EXERCISE OBJECTIVE: All that should be output is the block of lines below from the line with "hex barbell or any other bar with" to the line with "Jackets & Vests", both included, exactly as written.

:::::

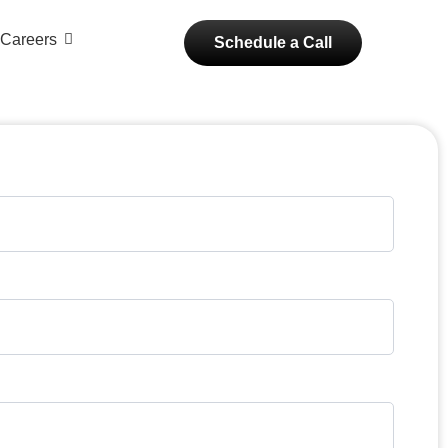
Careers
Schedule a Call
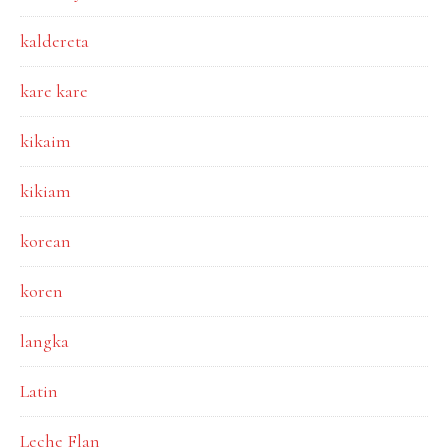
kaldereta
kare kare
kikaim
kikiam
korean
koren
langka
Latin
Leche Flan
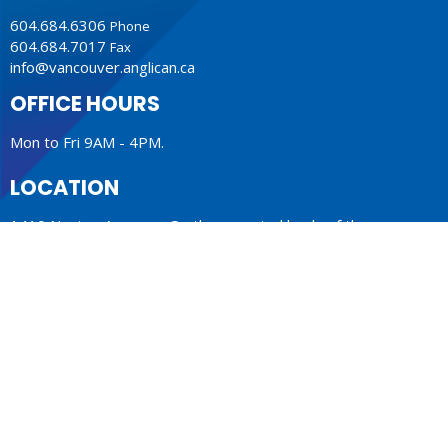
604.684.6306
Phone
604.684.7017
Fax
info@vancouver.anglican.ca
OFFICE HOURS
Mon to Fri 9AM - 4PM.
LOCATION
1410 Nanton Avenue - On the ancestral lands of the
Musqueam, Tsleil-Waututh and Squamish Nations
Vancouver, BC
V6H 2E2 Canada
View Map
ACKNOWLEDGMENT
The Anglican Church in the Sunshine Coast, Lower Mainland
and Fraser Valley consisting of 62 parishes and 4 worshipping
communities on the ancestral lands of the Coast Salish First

:::::

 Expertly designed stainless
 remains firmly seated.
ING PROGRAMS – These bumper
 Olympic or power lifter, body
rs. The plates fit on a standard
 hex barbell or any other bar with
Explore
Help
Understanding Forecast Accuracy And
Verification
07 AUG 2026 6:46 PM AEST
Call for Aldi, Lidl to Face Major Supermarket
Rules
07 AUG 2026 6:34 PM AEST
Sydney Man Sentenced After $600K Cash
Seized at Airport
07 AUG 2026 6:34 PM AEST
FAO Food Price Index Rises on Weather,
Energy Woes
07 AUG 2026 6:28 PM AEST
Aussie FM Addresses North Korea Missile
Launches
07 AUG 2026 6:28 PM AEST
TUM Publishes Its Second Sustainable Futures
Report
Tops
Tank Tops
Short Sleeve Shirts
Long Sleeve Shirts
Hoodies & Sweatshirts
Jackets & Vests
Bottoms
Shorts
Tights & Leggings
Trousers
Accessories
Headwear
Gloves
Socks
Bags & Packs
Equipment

:::::

OUTPUT BELOW:
 hex barbell or any other bar with
Explore
Help
Understanding Forecast Accuracy And
Verification
07 AUG 2026 6:46 PM AEST
Call for Aldi, Lidl to Face Major Supermarket
Rules
07 AUG 2026 6:34 PM AEST
Sydney Man Sentenced After $600K Cash
Seized at Airport
07 AUG 2026 6:34 PM AEST
FAO Food Price Index Rises on Weather,
Energy Woes
07 AUG 2026 6:28 PM AEST
Aussie FM Addresses North Korea Missile
Launches
07 AUG 2026 6:28 PM AEST
TUM Publishes Its Second Sustainable Futures
Report
Tops
Tank Tops
Short Sleeve Shirts
Long Sleeve Shirts
Hoodies & Sweatshirts
Jackets & Vests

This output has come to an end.